Tungsten halogen bulbs are technically also incandescent bulbs, but give off brighter and more concentrated light. They are also more energy efficient. Their biggest drawback is that they put out a large amount of heat for a given level of illumination, more than any other bulb listed here. This makes them poor choices for close-up lighting, and requires placing halogen lamps away from flammable materials such as curtains. Halogen bulbs also tend to burn out quickly, requiring frequent replacement.

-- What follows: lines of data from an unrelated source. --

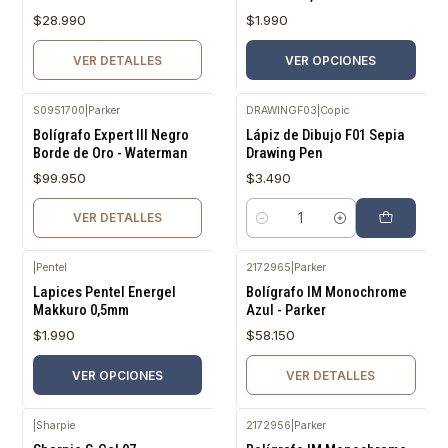
$28.990
$1.990
VER DETALLES
VER OPCIONES
S0951700
|
Parker
DRAWINGF03
|
Copic
Agotado
Bolígrafo Expert III Negro
Lápiz de Dibujo F01 Sepia
Borde de Oro - Waterman
Drawing Pen
$99.950
$3.490
VER DETALLES
Cantidad
|
Pentel
2172965
|
Parker
Agotado
Lapices Pentel Energel
Bolígrafo IM Monochrome
Makkuro 0,5mm
Azul - Parker
$1.990
$58.150
VER OPCIONES
VER DETALLES
|
Sharpie
2172956
|
Parker
Agotado
Agotado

Fluorescent lamps give off more diffuse light than incandescent or halogen bulbs, making them best suited for room illumination. They are cooler than the other bulbs so are well-suited for close-up lighting. The most notable drawback to fluorescent lighting is that it tends to flicker, which can be even more noticeable to people with low vision. Compact fluorescent lamps (CFLs) give steadier light, but some people with low vision still see a flickering, strobe-like light. Another problem with fluorescent bulbs is that they require special disposal due to the mercury they contain.

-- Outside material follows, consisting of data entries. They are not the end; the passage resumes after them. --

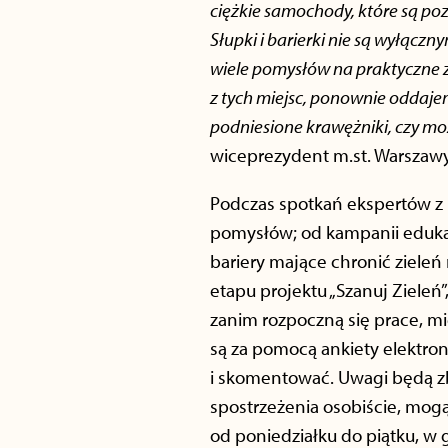
ciężkie samochody, które są poz
Słupki i barierki nie są wyłąc
wiele pomysłów na praktyczne z
z tych miejsc, ponownie oddajem
podniesione krawężniki, czy 
wiceprezydent m.st. Warszawy
Podczas spotkań ekspertów z 
pomysłów; od kampanii edukac
bariery mające chronić zieleń
etapu projektu „Szanuj Zieleń
zanim rozpoczną się prace, m
są za pomocą ankiety elektro
i skomentować. Uwagi będą zb
spostrzeżenia osobiście, mogą
od poniedziałku do piątku, w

Many organisations, including Vision Aware, recommend full spectrum bulbs for people with low vision. These bulbs give off a cleaner light which closely resembles sunlight. However the charitable organisation Macular Degeneration Support cites research which shows high levels of blue light not only cause glare, but can damage the human retina over time. They admit the research is preliminary, but feel that until the effects of blue light spectra on the human eye are better understood, people with low vision should avoid full spectrum lights.